After killing millions of Russians in World War II and enjoying the good fortune of a peaceful reunification thanks also to Russia’s support, it is the duty of Germany in particular to de-escalate the conflict with Russia. But some hardliners in Washington, Brussels and Moscow obviously have their own agenda. NATO can chafe at the bit once again, and the powers-that-be in the Kremlin are not the only ones to have noticed that international conflicts are an effective way of distracting attention away from domestic problems. It is good that the German federal government is trying to exercise a moderating influence, while exercising care not to endanger the solidarity of the West’s alliance.
Were Russia to plan further annexations, we would have to react with sanctions.
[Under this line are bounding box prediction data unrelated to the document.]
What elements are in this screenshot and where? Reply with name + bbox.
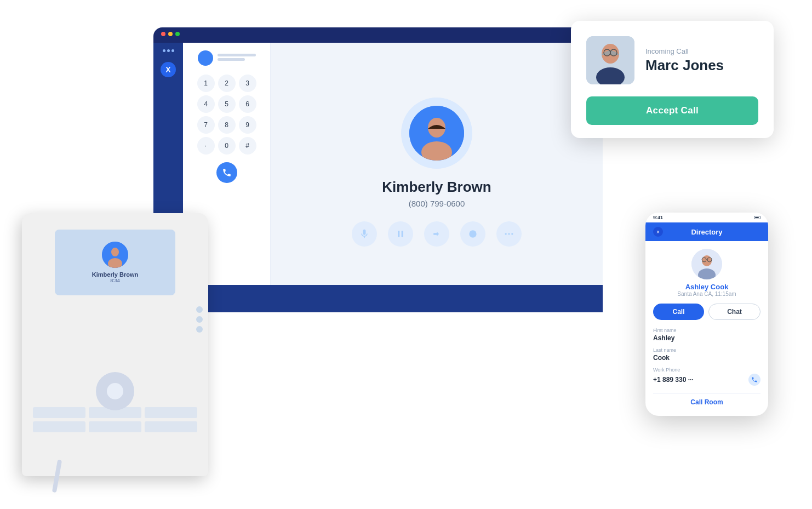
svg-point-8 bbox=[111, 248, 119, 256]
phone-call-duration: 8:34 bbox=[110, 278, 120, 283]
record-button[interactable] bbox=[460, 221, 485, 247]
desk-phone: Kimberly Brown 8:34 bbox=[22, 191, 219, 476]
mute-button[interactable] bbox=[352, 221, 377, 247]
mobile-phone-call-icon[interactable] bbox=[748, 374, 760, 386]
dialpad-key-0[interactable]: 0 bbox=[218, 137, 236, 155]
phone-nav-center bbox=[107, 383, 123, 399]
laptop-dark-bar bbox=[153, 285, 603, 312]
mobile-contact-location: Santa Ana CA, 11:15am bbox=[653, 291, 760, 297]
svg-point-6 bbox=[511, 233, 513, 235]
phone-screen-avatar bbox=[102, 242, 128, 268]
dialpad-key-9[interactable]: 9 bbox=[239, 116, 256, 134]
active-contact-phone: (800) 799-0600 bbox=[409, 199, 465, 208]
svg-point-5 bbox=[508, 233, 510, 235]
mobile-status-time: 9:41 bbox=[653, 215, 663, 220]
dialpad-key-hash[interactable]: # bbox=[239, 137, 256, 155]
mobile-work-phone-field: Work Phone +1 889 330 ··· bbox=[653, 367, 760, 386]
mobile-directory-title: Directory bbox=[691, 228, 722, 236]
mobile-body: Ashley Cook Santa Ana CA, 11:15am Call C… bbox=[645, 241, 768, 416]
dialpad-key-6[interactable]: 6 bbox=[239, 95, 256, 113]
phone-nav-ring bbox=[96, 372, 134, 410]
incoming-call-card: Incoming Call Marc Jones Accept Call bbox=[571, 21, 774, 138]
mobile-work-phone-value: +1 889 330 ··· bbox=[653, 376, 694, 384]
scene: X 1 2 3 4 5 bbox=[0, 0, 812, 509]
sidebar-dots bbox=[163, 49, 174, 52]
mobile-chat-button[interactable]: Chat bbox=[708, 304, 760, 320]
app-logo: X bbox=[161, 62, 176, 77]
svg-point-4 bbox=[505, 233, 507, 235]
active-contact-name: Kimberly Brown bbox=[382, 179, 491, 196]
dialpad-key-4[interactable]: 4 bbox=[197, 95, 215, 113]
mobile-action-buttons: Call Chat bbox=[653, 304, 760, 320]
call-controls bbox=[352, 221, 522, 247]
dialpad-call-button[interactable] bbox=[216, 162, 237, 183]
caller-name: Marc Jones bbox=[645, 58, 758, 73]
contact-avatar-ring bbox=[401, 98, 472, 169]
laptop-screen: X 1 2 3 4 5 bbox=[153, 27, 603, 312]
mobile-work-phone-label: Work Phone bbox=[653, 367, 760, 373]
mobile-header: × Directory bbox=[645, 222, 768, 241]
mobile-first-name-value: Ashley bbox=[653, 334, 760, 342]
phone-screen: Kimberly Brown 8:34 bbox=[55, 230, 175, 295]
mobile-call-button[interactable]: Call bbox=[653, 304, 704, 320]
mobile-last-name-value: Cook bbox=[653, 354, 760, 362]
dialpad-key-2[interactable]: 2 bbox=[218, 75, 236, 92]
incoming-call-header: Incoming Call Marc Jones bbox=[586, 36, 758, 84]
dialpad-key-1[interactable]: 1 bbox=[197, 75, 215, 92]
mobile-close-button[interactable]: × bbox=[653, 227, 663, 237]
mobile-phone-row: +1 889 330 ··· bbox=[653, 374, 760, 386]
mobile-first-name-field: First name Ashley bbox=[653, 328, 760, 342]
dialpad-key-7[interactable]: 7 bbox=[197, 116, 215, 134]
contact-avatar bbox=[409, 106, 464, 161]
mobile-contact-name: Ashley Cook bbox=[653, 283, 760, 291]
phone-body: Kimberly Brown 8:34 bbox=[22, 213, 208, 476]
dialpad-key-dot[interactable]: · bbox=[197, 137, 215, 155]
caller-avatar bbox=[586, 36, 634, 84]
phone-contact-name: Kimberly Brown bbox=[92, 271, 138, 278]
svg-point-17 bbox=[702, 255, 712, 266]
dialpad-key-3[interactable]: 3 bbox=[239, 75, 256, 92]
dialpad-key-5[interactable]: 5 bbox=[218, 95, 236, 113]
svg-point-3 bbox=[469, 230, 476, 237]
dialpad-grid: 1 2 3 4 5 6 7 8 9 · 0 # bbox=[197, 75, 256, 155]
transfer-button[interactable] bbox=[424, 221, 449, 247]
dialpad-user-avatar bbox=[198, 50, 213, 66]
main-call-area: Kimberly Brown (800) 799-0600 bbox=[271, 43, 603, 312]
hold-button[interactable] bbox=[388, 221, 413, 247]
mobile-contact-avatar bbox=[691, 249, 722, 279]
mobile-last-name-field: Last name Cook bbox=[653, 347, 760, 362]
incoming-call-label: Incoming Call bbox=[645, 47, 758, 55]
caller-info: Incoming Call Marc Jones bbox=[645, 47, 758, 73]
mobile-last-name-label: Last name bbox=[653, 347, 760, 353]
dialpad-user bbox=[198, 50, 256, 66]
mobile-call-room-button[interactable]: Call Room bbox=[653, 393, 760, 410]
accept-call-button[interactable]: Accept Call bbox=[586, 96, 758, 125]
dialpad-key-8[interactable]: 8 bbox=[218, 116, 236, 134]
mobile-directory-card: 9:41 × Directory bbox=[645, 213, 768, 416]
mobile-first-name-label: First name bbox=[653, 328, 760, 333]
app-chrome: X 1 2 3 4 5 bbox=[153, 43, 603, 312]
more-button[interactable] bbox=[496, 221, 522, 247]
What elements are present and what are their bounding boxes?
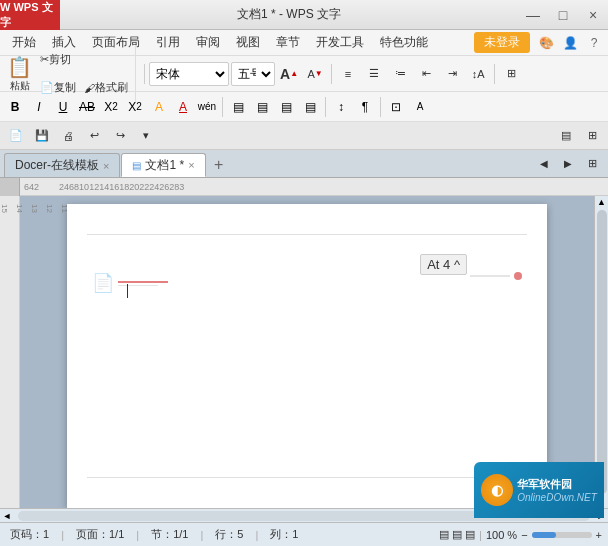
gray-line-2 <box>470 275 510 277</box>
italic-button[interactable]: I <box>28 96 50 118</box>
title-bar: W WPS 文字 文档1 * - WPS 文字 — □ × <box>0 0 608 30</box>
align-right-button[interactable]: ▤ <box>275 96 297 118</box>
subscript-button[interactable]: X2 <box>124 96 146 118</box>
bold-button[interactable]: B <box>4 96 26 118</box>
minimize-button[interactable]: — <box>518 0 548 30</box>
new-tab-button[interactable]: + <box>207 153 231 177</box>
font-color-button[interactable]: A <box>172 96 194 118</box>
zoom-level: 100 % <box>486 529 517 541</box>
font-size-select[interactable]: 五号 <box>231 62 275 86</box>
ruler-mark: 28 <box>169 182 179 192</box>
tab-expand[interactable]: ⊞ <box>580 149 604 177</box>
scroll-up-button[interactable]: ▲ <box>596 196 608 208</box>
tab-doc1-close[interactable]: × <box>188 159 194 171</box>
layout-btn1[interactable]: ▤ <box>439 528 449 541</box>
logo-top: ◐ 华军软件园 OnlineDOwn.NET <box>481 474 594 506</box>
decrease-font-button[interactable]: A ▼ <box>303 60 327 88</box>
numbering-button[interactable]: ≔ <box>388 60 412 88</box>
bullets-button[interactable]: ☰ <box>362 60 386 88</box>
ruler-mark: 16 <box>109 182 119 192</box>
menu-references[interactable]: 引用 <box>148 32 188 53</box>
align-center-button[interactable]: ▤ <box>251 96 273 118</box>
menu-special[interactable]: 特色功能 <box>372 32 436 53</box>
justify-button[interactable]: ▤ <box>299 96 321 118</box>
separator3 <box>494 64 495 84</box>
tab-docer-close[interactable]: × <box>103 160 109 172</box>
underline-button[interactable]: U <box>52 96 74 118</box>
vertical-ruler: 1 2 3 4 5 6 7 8 9 10 11 12 13 14 15 <box>0 196 20 508</box>
zoom-increase[interactable]: + <box>596 529 602 541</box>
font-select[interactable]: 宋体 <box>149 62 229 86</box>
sort-button[interactable]: ↕A <box>466 60 490 88</box>
v-mark: 13 <box>30 204 39 213</box>
phonetic-button[interactable]: wén <box>196 96 218 118</box>
new-button[interactable]: 📄 <box>4 122 28 150</box>
col-info: 列：1 <box>266 527 302 542</box>
superscript-button[interactable]: X2 <box>100 96 122 118</box>
align-left-button[interactable]: ▤ <box>227 96 249 118</box>
help-icon[interactable]: ? <box>584 33 604 53</box>
skin-icon[interactable]: 🎨 <box>536 33 556 53</box>
close-button[interactable]: × <box>578 0 608 30</box>
status-sep4: | <box>255 529 258 541</box>
tab-scroll-left[interactable]: ◀ <box>532 149 556 177</box>
status-sep5: | <box>479 529 482 541</box>
menu-chapter[interactable]: 章节 <box>268 32 308 53</box>
v-mark: 12 <box>45 204 54 213</box>
page-number: 页码：1 <box>6 527 53 542</box>
logo-text-area: 华军软件园 OnlineDOwn.NET <box>517 477 594 503</box>
main-area: 1 2 3 4 5 6 7 8 9 10 11 12 13 14 15 📄 <box>0 196 608 508</box>
print-button[interactable]: 🖨 <box>56 122 80 150</box>
document-page[interactable]: 📄 At 4 ^ <box>67 204 547 508</box>
layout-btn3[interactable]: ▤ <box>465 528 475 541</box>
expand-button[interactable]: ⊞ <box>580 122 604 150</box>
zoom-decrease[interactable]: − <box>521 529 527 541</box>
save-button[interactable]: 💾 <box>30 122 54 150</box>
more-button[interactable]: ▾ <box>134 122 158 150</box>
layout-btn2[interactable]: ▤ <box>452 528 462 541</box>
increase-font-button[interactable]: A ▲ <box>277 60 301 88</box>
paragraph-button[interactable]: ¶ <box>354 96 376 118</box>
line-spacing-button[interactable]: ≡ <box>336 60 360 88</box>
line-height-button[interactable]: ↕ <box>330 96 352 118</box>
ruler-left <box>0 178 20 196</box>
tab-scroll-right[interactable]: ▶ <box>556 149 580 177</box>
strikethrough-button[interactable]: AB <box>76 96 98 118</box>
increase-indent-button[interactable]: ⇥ <box>440 60 464 88</box>
highlight-button[interactable]: A <box>148 96 170 118</box>
scroll-track[interactable] <box>597 210 607 494</box>
paste-button[interactable]: 📋 粘贴 <box>4 60 35 88</box>
text-cursor-area[interactable] <box>127 284 128 301</box>
hscroll-left-button[interactable]: ◄ <box>0 511 14 521</box>
zoom-bar[interactable] <box>532 532 592 538</box>
undo-button[interactable]: ↩ <box>82 122 106 150</box>
border-button[interactable]: ⊡ <box>385 96 407 118</box>
separator6 <box>380 97 381 117</box>
table-button[interactable]: ⊞ <box>499 60 523 88</box>
tab-doc1[interactable]: ▤ 文档1 * × <box>121 153 205 177</box>
decrease-indent-button[interactable]: ⇤ <box>414 60 438 88</box>
clipboard-row1: ✂ 剪切 <box>37 46 131 74</box>
header-line <box>87 234 527 235</box>
canvas-area[interactable]: 📄 At 4 ^ <box>20 196 594 508</box>
separator2 <box>331 64 332 84</box>
wps-logo-text: W WPS 文字 <box>0 0 60 30</box>
shading-button[interactable]: A <box>409 96 431 118</box>
account-icon[interactable]: 👤 <box>560 33 580 53</box>
format-painter-label: 格式刷 <box>95 80 128 95</box>
view-toggle[interactable]: ▤ <box>554 122 578 150</box>
menu-view[interactable]: 视图 <box>228 32 268 53</box>
menu-review[interactable]: 审阅 <box>188 32 228 53</box>
left-deco: 📄 <box>92 272 168 294</box>
login-button[interactable]: 未登录 <box>474 32 530 53</box>
status-sep3: | <box>200 529 203 541</box>
right-deco <box>470 272 522 280</box>
cut-button[interactable]: ✂ 剪切 <box>37 46 74 74</box>
tab-docer[interactable]: Docer-在线模板 × <box>4 153 120 177</box>
separator1 <box>144 64 145 84</box>
maximize-button[interactable]: □ <box>548 0 578 30</box>
window-controls: — □ × <box>518 0 608 30</box>
increase-font-icon: A <box>280 66 290 82</box>
redo-button[interactable]: ↪ <box>108 122 132 150</box>
menu-devtools[interactable]: 开发工具 <box>308 32 372 53</box>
But we need to proceed carefully: No reasonable party can be in favor of the economic destabilization of Russia and a trade war.
Russia is already being weakened by capital flight. The country is far more heavily dependent on the West than vice-versa—despite the fact that some EU countries, Germany in particular, obtain one-third of their oil and natural gas from Russia. Roughly 60% of Russia’s exports are to the EU, while only 7% of the EU’s exports to third countries go to Russia. Russia’s economic destabilization would radicalize the country and throw the world back into the Cold War era. The Ukrainian civil war that was avoided in 1991 would also return to the list of conceivable scenarios.
How can the cost of any further annexations be raised for Russia and the chances of finding a peaceful solution be strengthened, without doing any damage to Russia, Ukraine or the EU? The answer lies in the offer of a free trade agreement with Russia and the Ukraine as part of a new international agreement on Ukraine’s future.
In 2010, Russian President Vladimir Putin proposed a free trade area stretching to Vladivostok from Lisbon. What happened? The EU worked on a free-trade agreement with Georgia, Moldova, Ukraine and Armenia instead. This only increased Moscow’s nervousness, because it implicitly posed the threat of customs barriers for Russia.
Free trade with a country specialized in commodities, such as Russia, that complements the West’s specialization in manufacturing, promises major trade gains that would be much greater than the benefits of trade between similar economies alone. EU politicians are currently negotiating a free-trade deal with the U.S., which would bring benefits to the countries involved. But the inclusion of Russia in a free-trade agreement could turn out to be a real gold mine for all parties. Free trade is no zero-sum game; everybody stands to gain. It enables the specialization and division of labor, which is the source of prosperity. Even countries with scant political affinities can engage in free trade and, by creating interdependencies, free trade also promotes peace.
Germany has no discernible Russia policy to date, although German Chancellor Angela Merkel is very familiar with the country. In the interest of preserving peace in Europe, it is high time for Berlin to actively pursue a strategy of convincing the EU bodies to forge good neighborly relations with Russia, and with Ukraine and the other countries situated between the power blocs.
In the event of political stabilization, offering Russia free trade with the West would preserve peace, bring economic advantages to Europe and effectively push forward the policy of “change through rapprochement” first implemented successfully by Willy Brandt with East Germany.
Hans Werner-Sinn is president of the Ifo Institute for Economic Research in Germany.